Beta-Binomial Distribution

What is the beta-binomial distribution?

The beta-binomial distribution models the number of successes in n independent Bernoulli trials. It is an extension of the binomial distribution for cases where the probability of success is not the same in each trial, as it is in the binomial, but is a random variable with a beta distribution. It is useful for modeling binomial data when the variance is larger than expected under a binomial distribution.

What are some examples of the beta-binomial distribution?

Some examples of the beta-binomial distribution are:

  • The number of heads in a sequence of coin tosses using multiple weighted (i.e., not fair) coins, where each coin’s probability of coming up heads might differ due to different weights.
  • The number of defective items in lots of fixed size, where the defect rate from lot to lot is random.
  • The number of successful basketball free throws made by twenty people with differing skill levels in a free throw competition.

When do you use a beta-binomial distribution?

Suppose you collect data from n independent, binary trials and notice that the counts have more variance than is expected under the binomial model; the data are overdispersed. Overdispersion can occur when the probability of success is not constant across trials but instead varies from one trial to another. In such cases, the beta-binomial is a good model. For example, if you wanted to model these data as a function of independent predictor variables, you could use a generalized regression model and specify the beta-binomial for the response distribution. (If the data are underdispersed, meaning that the observed variance is smaller than the expected variance, consider using the hypergeometric distribution to model the data.)

Characteristics of a beta-binomial distribution

The image below shows beta-binomial distributions for different values of a and b when n = 10.

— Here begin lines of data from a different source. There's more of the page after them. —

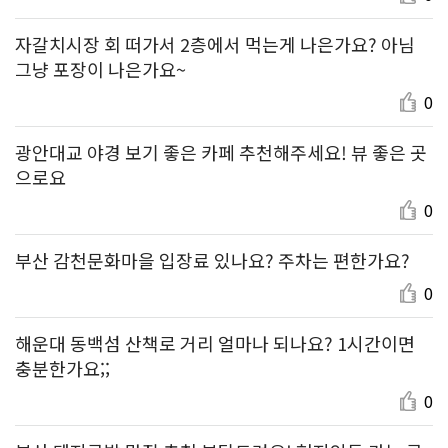
자갈치시장 회 떠가서 2층에서 먹는게 나은가요? 아님
그냥 포장이 나은가요~
0
광안대교 야경 보기 좋은 카페 추천해주세요! 뷰 좋은 곳
으로요
0
부산 감천문화마을 입장료 있나요? 주차는 편한가요?
0
해운대 동백섬 산책로 거리 얼마나 되나요? 1시간이면
충분한가요;;
0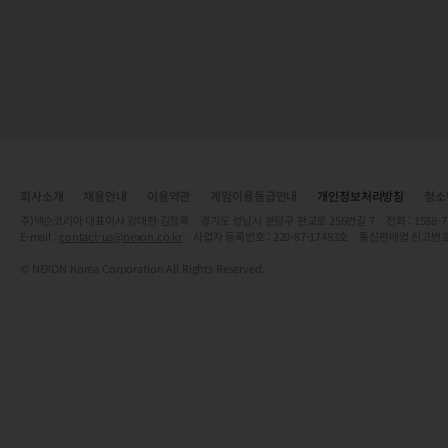
회사소개
채용안내
이용약관
게임이용등급안내
개인정보처리방침
청소
주)넥슨코리아 대표이사 강대현·김정욱 경기도 성남시 분당구 판교로 256번길 7 전화 : 1588-7701 
E-mail :
contact-us@nexon.co.kr
사업자 등록번호 : 220-87-17483호 통신판매업 신고번호
© NEXON Korea Corporation All Rights Reserved.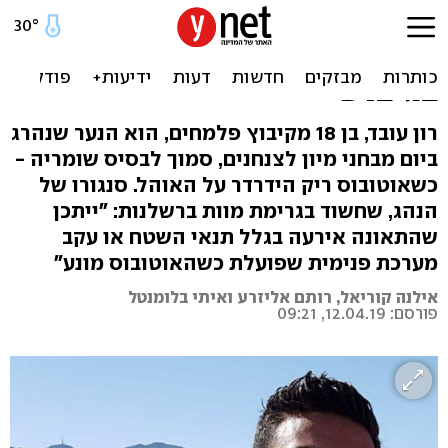
הנהג יצא לשירותים,
האוטובוס הידרדר - ורון נהרג
בגיבוש
רון עובד, בן 18 מקיבוץ פלמחים, הוא הנער שנהרג
ביום מבחני מיון לצנחנים, סמוך לבסיס שומריה -
כשאוטובוס ריק הידרדר על האוהל. סנגורו של
הנהג, שחשוד בגרימת מוות ברשלנות: "ייתכן
שהתאונה אירעה בגלל תנאי השטח או עקב
מערכת פנימית שפועלת כשהאוטובוס מונע"
אילנה קוריאל, רותם אליזרע ואיתי בלומנטל
פורסם: 12.04.19, 09:21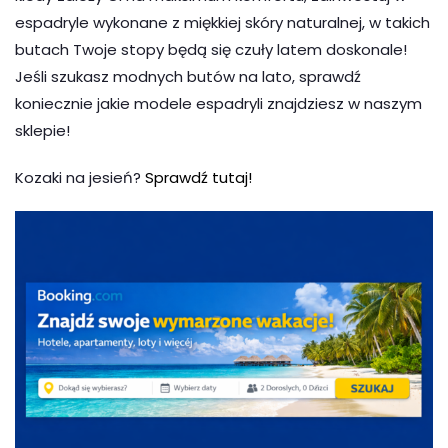
espadryle wykonane z miękkiej skóry naturalnej, w takich
butach Twoje stopy będą się czuły latem doskonale!
Jeśli szukasz modnych butów na lato, sprawdź
koniecznie jakie modele espadryli znajdziesz w naszym
sklepie!
Kozaki na jesień?
Sprawdź tutaj!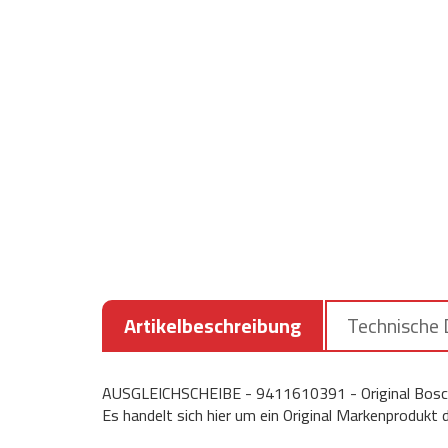
Artikelbeschreibung
Technische
AUSGLEICHSCHEIBE - 9411610391 - Original Bosch
Es handelt sich hier um ein Original Markenprodukt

Example of a beta-binomial random variable

Suppose you conduct an informal poll of 20 people randomly selected from different geographic regions. There is a single question or statement that respondents can either agree or disagree with: Yes or No, where a Yes response is a success. If the probability of answering Yes (success) varies by region, then the total number of successes follows a beta-binomial distribution. In other words, the number of successes follows a binomial distribution with n = 20, but p is not fixed. Assume p ~ Beta(8, 2) (the notation ~ is read as “follows” or “is distributed as,” so in this case, p is distributed as a beta distribution with $\alpha$ = 8 and $\beta$ = 2). How would you find the probability of getting exactly 15 successes?

Let X be the number of Yes responses (successes) out of the 20 people polled. Then X ~ Beta-Binomial(20, p), where p ~ Beta(8, 2). We can use the beta-binomial mass function to find the probability that exactly 15 poll responses are Yes.

$\ P(X = 15) = \binom{20}{15} \frac{B(15+8,\;20-15+2)}{B(8,2)} = 0.1022$

The probability of exactly 15 out of 20 poll respondents answering Yes, given $\alpha$ = 8 and $\beta$ = 2, is slightly over 10%.